Paralelogramo, de Stan Slutzky
Mi familia no tenía su teléfono. Tuve que rastrearla. Después de una breve investigación caí en la cuenta de que ya tenía sus datos, pero nunca los había precisado. Nunca había establecido contacto con esa persona que durante por lo menos quince años me cuidó, con quien pasé probablemente más tiempo que con mi mamá. La vi pasar de ser una posadolescente malhumorada, enojada con un mundo que la había puesto en lugares ciertamente incómodos, a ser una lady en un cuerpo moreno y magro: siempre sonriente, amable, con el oído atento y un consejo germinando, entregado sin parsimonia pero recibido por mi parte con ineludibles chispazos de entendimiento.
Cuando me iba a dormir dejando sin resolver el cubo mágico u otro juego de ingenio, invariablemente a la mañana los encontraba armados, disuelto un misterio y sembrado otro: ¿quién? ¿papá o mamá? Nunca elles, siempre ella. Cuando la interpelaba sobre el tema se reía con esa risa de niña modosa, si le insistía mucho trataba de enseñarme, pero nunca aprendí esas matemáticas propias del juego.
Ella había aprendido a jugar. En su proceso paralelo al mío había hecho sus elecciones particulares: no casarse, no tener hijos, cuidar a otres, preservar la risa. Decidí zanjar la distancia entre la figura de empleada doméstica y la de pariente. Me pareció que en alguna etapa del desarrollo de nuestra sociedad decidimos que si la mujer es madre, no cobra, y si cobra, entonces es empleada doméstica. ¿Cómo reparar esa confusión atroz?

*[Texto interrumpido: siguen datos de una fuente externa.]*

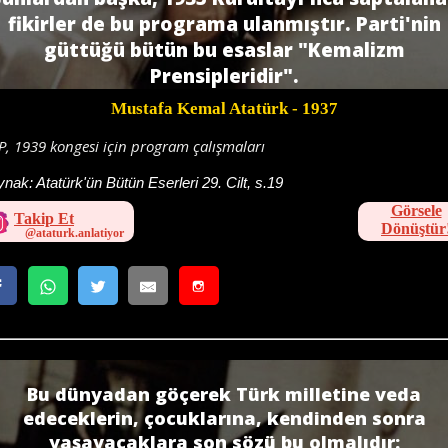
fikirler de bu programa ulanmıştır. Parti'nin
güttüğü bütün bu esaslar "Kemalizm
Prensipleridir".
Mustafa Kemal Atatürk
- 1937
, 1939 kongesi için program çalışmaları
ynak:
Atatürk'ün Bütün Eserleri 29. Cilt, s.19
Görsele
Takip Et
Dönüştür
Bu dünyadan göçerek Türk milletine veda
edeceklerin, çocuklarına, kendinden sonra
yaşayacaklara son sözü bu olmalıdır: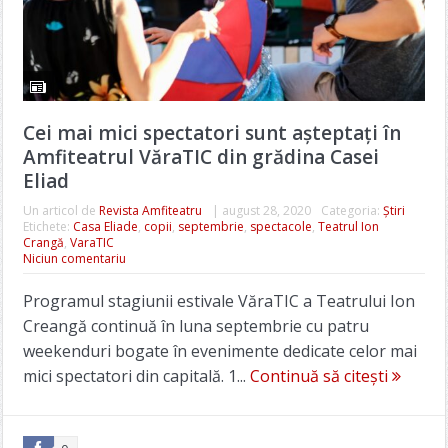
Cei mai mici spectatori sunt așteptați în
Amfiteatrul VăraTIC din grădina Casei
Eliad
Un articol de
Revista Amfiteatru
|
august 28, 2020
Categoria:
Știri
Etichete:
Casa Eliade
,
copii
,
septembrie
,
spectacole
,
Teatrul Ion
Crangă
,
VaraTIC
Niciun comentariu
Programul stagiunii estivale VăraTIC a Teatrului Ion
Creangă continuă în luna septembrie cu patru
weekenduri bogate în evenimente dedicate celor mai
mici spectatori din capitală. 1...
Continuă să citești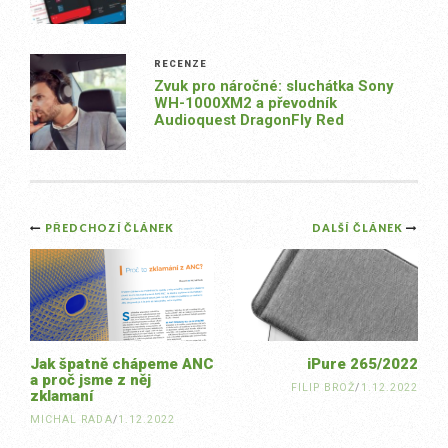
RECENZE
Zvuk pro náročné: sluchátka Sony
WH-1000XM2 a převodník
Audioquest DragonFly Red
Post
PŘEDCHOZÍ ČLÁNEK
DALŠÍ ČLÁNEK
navigation
Jak špatně chápeme ANC
iPure 265/2022
a proč jsme z něj
FILIP BROŽ
/
1.12.2022
zklamaní
MICHAL RADA
/
1.12.2022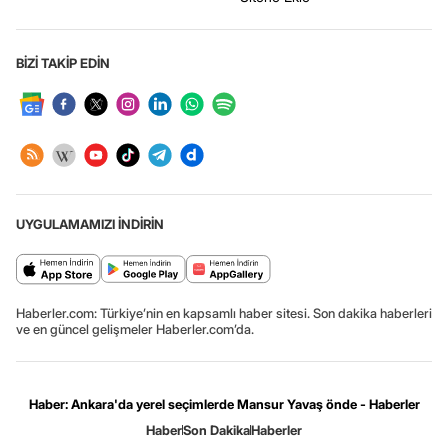
BİZİ TAKİP EDİN
UYGULAMAMIZI İNDİRİN
Haberler.com: Türkiye’nin en kapsamlı haber sitesi. Son dakika haberleri
ve en güncel gelişmeler Haberler.com’da.
Haber: Ankara'da yerel seçimlerde Mansur Yavaş önde - Haberler
Haber
Son Dakika
Haberler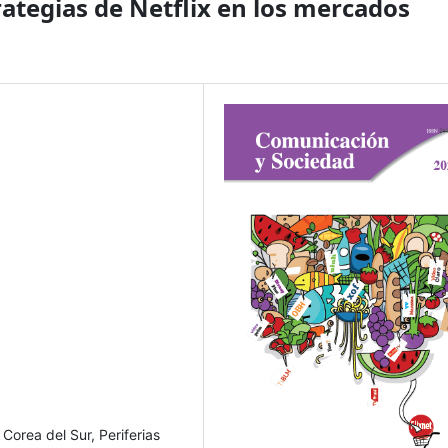
trategias de Netflix en los mercados
, Corea del Sur, Periferias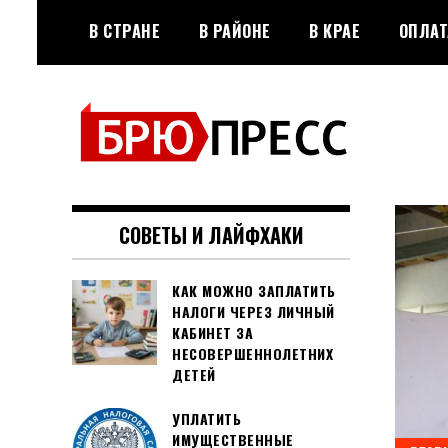
Перейти
В СТРАНЕ
В РАЙОНЕ
В КРАЕ
ОПЛАТ
к
содержимому
Официальный сайт газеты
БРЮПРЕСС
"Брюховецкие новости"
СОВЕТЫ И ЛАЙФХАКИ
КАК МОЖНО ЗАПЛАТИТЬ
НАЛОГИ ЧЕРЕЗ ЛИЧНЫЙ
КАБИНЕТ ЗА
НЕСОВЕРШЕННОЛЕТНИХ
ДЕТЕЙ
УПЛАТИТЬ
ИМУЩЕСТВЕННЫЕ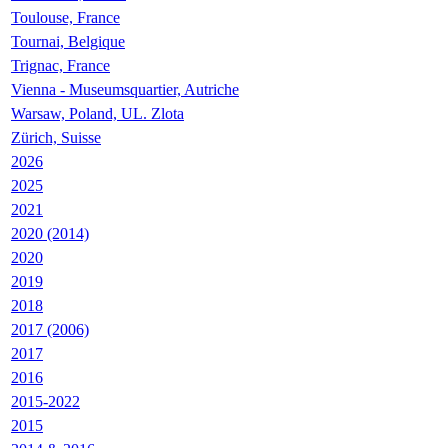
Toulouse, France
Tournai, Belgique
Trignac, France
Vienna - Museumsquartier, Autriche
Warsaw, Poland, UL. Zlota
Zürich, Suisse
2026
2025
2021
2020 (2014)
2020
2019
2018
2017 (2006)
2017
2016
2015-2022
2015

La llamé. Su voz cristalina tenía la misma edad. Mi voz se ahogaba del otro lado mientras fragmentos de palabras y emoción salían a borbotones. De vez en cuando escuchaba su risita. Quedamos en vernos.
Cuando le relaté todo esto a mi hermana del alma, con quien siempre conversamos de las personas que nos mueven en el mundo, ella me dijo que ya le había contado antes de la existencia de Tuni. Yo no me acordaba de esto, pero al escuchar el nombre pronunciado por mi amiga-hermana sentí que eso la traía de vuelta a la superficie de mi existencia, a la docilidad de lo cotidiano. Y me alegré.